Records for the exercise:
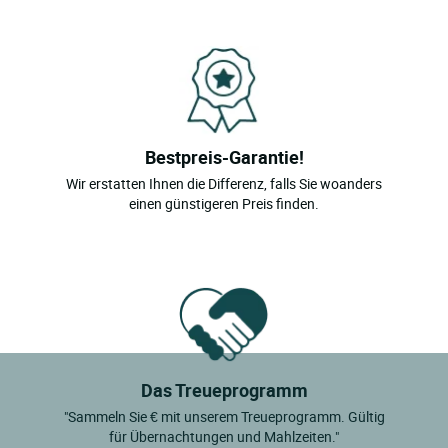
Bestpreis-Garantie!
Wir erstatten Ihnen die Differenz, falls Sie woanders
einen günstigeren Preis finden.
Das Treueprogramm
"Sammeln Sie € mit unserem Treueprogramm. Gültig
für Übernachtungen und Mahlzeiten."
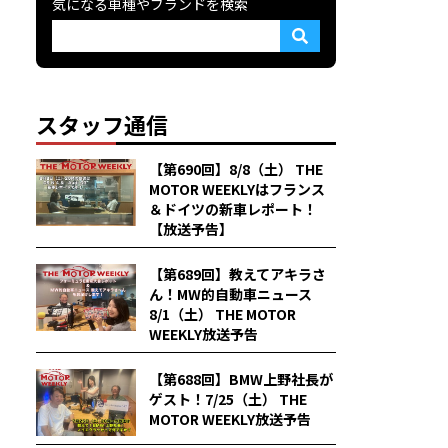
気になる車種やブランドを検索
スタッフ通信
【第690回】8/8（土） THE
MOTOR WEEKLYはフランス
＆ドイツの新車レポート！
【放送予告】
【第689回】教えてアキラさ
ん！MW的自動車ニュース
8/1（土） THE MOTOR
WEEKLY放送予告
【第688回】BMW上野社長が
ゲスト！7/25（土） THE
MOTOR WEEKLY放送予告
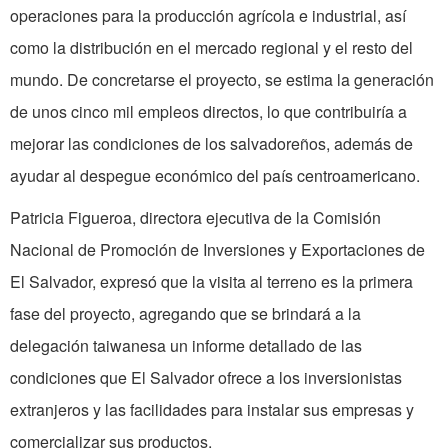
operaciones para la producción agrícola e industrial, así
como la distribución en el mercado regional y el resto del
mundo. De concretarse el proyecto, se estima la generación
de unos cinco mil empleos directos, lo que contribuiría a
mejorar las condiciones de los salvadoreños, además de
ayudar al despegue económico del país centroamericano.
Patricia Figueroa, directora ejecutiva de la Comisión
Nacional de Promoción de Inversiones y Exportaciones de
El Salvador, expresó que la visita al terreno es la primera
fase del proyecto, agregando que se brindará a la
delegación taiwanesa un informe detallado de las
condiciones que El Salvador ofrece a los inversionistas
extranjeros y las facilidades para instalar sus empresas y
comercializar sus productos.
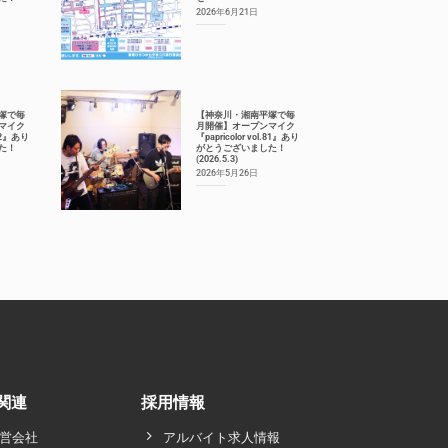
2026年6月21日
塚で毎
【神奈川・湘南平塚で毎
マイク
月開催】オープンマイク
.82』あり
『papricolor vol.81』あり
た！
がとうございました！
(2026.5.3)
2026年5月26日
関連
採用情報
営会社
アルバイト求人情報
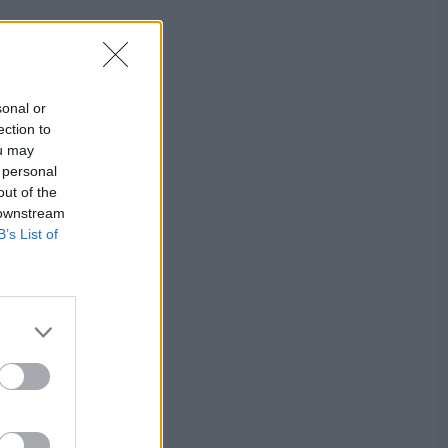
sonal or
ection to
ou may
 personal
out of the
 downstream
B’s List of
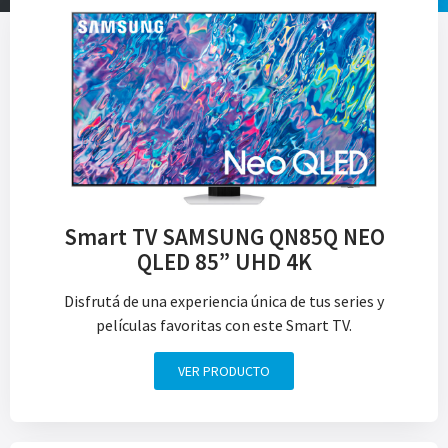
Smart TV SAMSUNG QN85Q NEO
QLED 85” UHD 4K
Disfrutá de una experiencia única de tus series y
películas favoritas con este Smart TV.
VER PRODUCTO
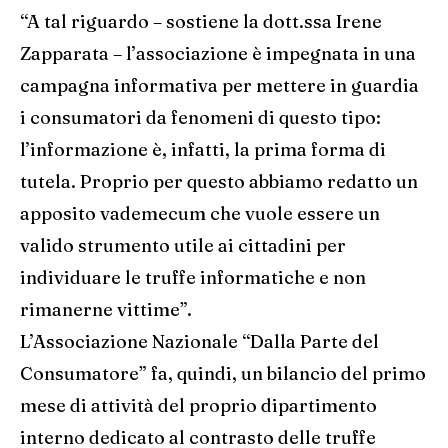
“A tal riguardo – sostiene la dott.ssa Irene
Zapparata – l’associazione è impegnata in una
campagna informativa per mettere in guardia
i consumatori da fenomeni di questo tipo:
l’informazione è, infatti, la prima forma di
tutela. Proprio per questo abbiamo redatto un
apposito vademecum che vuole essere un
valido strumento utile ai cittadini per
individuare le truffe informatiche e non
rimanerne vittime”.
L’Associazione Nazionale “Dalla Parte del
Consumatore” fa, quindi, un bilancio del primo
mese di attività del proprio dipartimento
interno dedicato al contrasto delle truffe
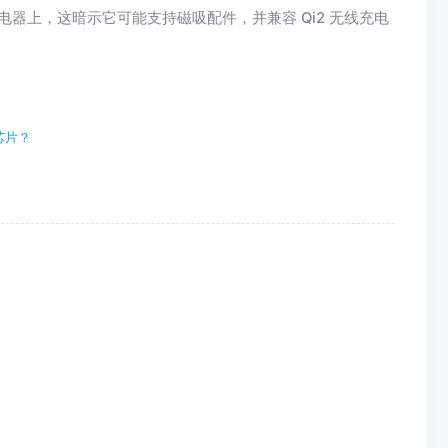
线充电器上，这暗示它可能支持磁吸配件，并兼容 Qi2 无线充电
芯片？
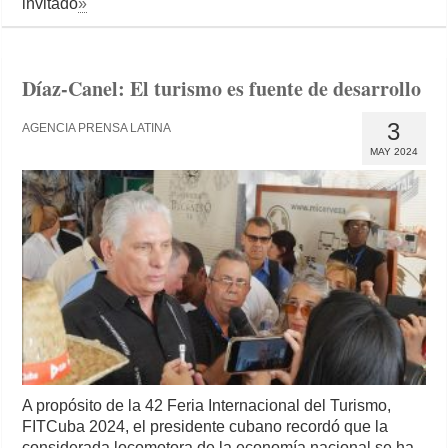
invitado
»
Díaz-Canel: El turismo es fuente de desarrollo
3
AGENCIA PRENSA LATINA
MAY 2024
A propósito de la 42 Feria Internacional del Turismo,
FITCuba 2024, el presidente cubano recordó que la
considerada locomotora de la economía nacional se ha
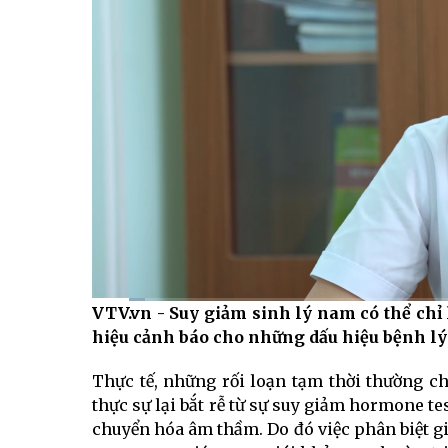
VTV.vn - Suy giảm sinh lý nam có thể chỉ 
Current
0:09
/
Duration
2:56
hiệu cảnh báo cho những dấu hiệu bệnh lý 
Time
Thực tế, những rối loạn tạm thời thường ch
thực sự lại bắt rễ từ sự suy giảm hormone 
chuyển hóa âm thầm. Do đó việc phân biệt giữ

What the task requires: Output only the lines from the start of the data through the line that holds "bilancio del primo". Keep them exact and leave the pictures out.

Your response:
Bestpreis-Garantie!
Wir erstatten Ihnen die Differenz, falls Sie woanders
einen günstigeren Preis finden.
Das Treueprogramm
"Sammeln Sie € mit unserem Treueprogramm. Gültig
für Übernachtungen und Mahlzeiten."
気になる車種やブランドを検索
スタッフ通信
【第690回】8/8（土） THE
MOTOR WEEKLYはフランス
＆ドイツの新車レポート！
【放送予告】
【第689回】教えてアキラさ
ん！MW的自動車ニュース
8/1（土） THE MOTOR
WEEKLY放送予告
【第688回】BMW上野社長が
ゲスト！7/25（土） THE
MOTOR WEEKLY放送予告
operaciones para la producción agrícola e industrial, así
como la distribución en el mercado regional y el resto del
mundo. De concretarse el proyecto, se estima la generación
de unos cinco mil empleos directos, lo que contribuiría a
mejorar las condiciones de los salvadoreños, además de
ayudar al despegue económico del país centroamericano.
Patricia Figueroa, directora ejecutiva de la Comisión
Nacional de Promoción de Inversiones y Exportaciones de
El Salvador, expresó que la visita al terreno es la primera
fase del proyecto, agregando que se brindará a la
delegación taiwanesa un informe detallado de las
condiciones que El Salvador ofrece a los inversionistas
extranjeros y las facilidades para instalar sus empresas y
comercializar sus productos.
2026年6月21日
塚で毎
【神奈川・湘南平塚で毎
マイク
月開催】オープンマイク
.82』あり
『papricolor vol.81』あり
た！
がとうございました！
(2026.5.3)
2026年5月26日
関連
採用情報
営会社
アルバイト求人情報
sonal or
ection to
ou may
 personal
out of the
 downstream
B’s List of
Smart TV SAMSUNG QN85Q NEO
QLED 85” UHD 4K
Disfrutá de una experiencia única de tus series y
películas favoritas con este Smart TV.
VER PRODUCTO
“A tal riguardo – sostiene la dott.ssa Irene
Zapparata – l’associazione è impegnata in una
campagna informativa per mettere in guardia
i consumatori da fenomeni di questo tipo:
l’informazione è, infatti, la prima forma di
tutela. Proprio per questo abbiamo redatto un
apposito vademecum che vuole essere un
valido strumento utile ai cittadini per
individuare le truffe informatiche e non
rimanerne vittime”.
L’Associazione Nazionale “Dalla Parte del
Consumatore” fa, quindi, un bilancio del primo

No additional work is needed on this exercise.